Yes, John Bercow has come through to be the voice of the Commons, the Speaker, the choice of the "reformers". This must be the first election for Speaker where the candidates were utterly eager to do the job. No more so than in Bercow's case. It is said that the bulk of the Conservative benches can't stand him. If Nadine Dorries is anything to go by, then that is true. He has a lot going against him. First, he isn't very tall. Tories are rather suspicious of diminutive men. Second, he has changed his views from Monday Club stalwart to New Labour admirer (it is alleged!). But one thing that Tories detect and fear most is political greasing. They don't mind a bit of honest armtwisting. They tolerate outright dissent on occasions. However, sucking up to gain advancement is very much frowned upon. Bercow has been accused of this.

He has also been accused of flipping his homes. I doubt though that the papers accusing him of this will have much of it stick. He appears above all this now. However, come the general election things may be a bit different. He may have a whopping majority in Buckingham, but that was Tory voters then. Would they be so keen to vote for a flipping independent next time? It could be interesting.
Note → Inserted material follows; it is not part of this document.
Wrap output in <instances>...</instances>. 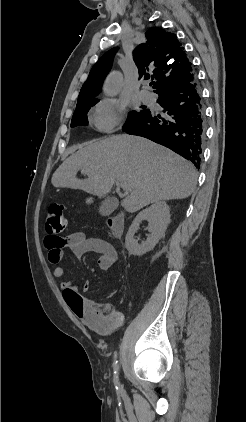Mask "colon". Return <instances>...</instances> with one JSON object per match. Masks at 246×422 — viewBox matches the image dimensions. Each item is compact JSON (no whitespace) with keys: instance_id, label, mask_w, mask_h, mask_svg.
<instances>
[{"instance_id":"colon-1","label":"colon","mask_w":246,"mask_h":422,"mask_svg":"<svg viewBox=\"0 0 246 422\" xmlns=\"http://www.w3.org/2000/svg\"><path fill=\"white\" fill-rule=\"evenodd\" d=\"M46 229L50 234H59L66 227L64 207L60 203H52L47 208Z\"/></svg>"}]
</instances>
Buckingham has enjoyed a mixed bag of MPs. They had the delights of Robert Maxwell. John Radcliffe, who has the famous Oxford hospital named after him, was elected for Buckingham in 1713, but died the next year. Given than John Bercow will be standing for election under the banner of "The Speaker" and that both Labour and Liberal Democrat candidates will stand aside, it is open to others to mount a challenge. Horace King found he had a challenge in 1970 from the then little known National Democratic Party.

Opportunity arises for anti-sleaze candidates. Also, those out to peel away the Conservative vote, such as UKIP. It could be an interesting election. John Bercow may well need to don his reformer's habit in case the electors of Buckingham get the habit of reforming their constituency representation.

Saturday, June 20, 2009

Tony Blair's cash injections

By the time Tony Blair leaves this earth to meet his Maker we will know two things. That he did a secret deal with George Bush about the War on Terror and then stitched up the House of Commons. That his property empire has been funded almost exclusively by the taxpayer whilst he was in Parliament. The Additional Costs Allowance and Tony Blair were made for each other! He even had the brass neck to claim two days before he scarpered as PM.

He has earned about £16 million since leaving office, through public speaking, directorships and a book deal. Now a lot of this money has probably gone to repay loans, but isn't it a bit rich that he used the "system" to get a leg up. Normal mortals have no such luck. Blair was an opportunist from Day One.

The Daily Telegraph asks a pertinent question - "The question of how Mr Blair was able to obtain a £3,467,500 mortgage on Connaught Square, which was more than 18 times his salary at the time, has always been surrounded in mystery." Precisely!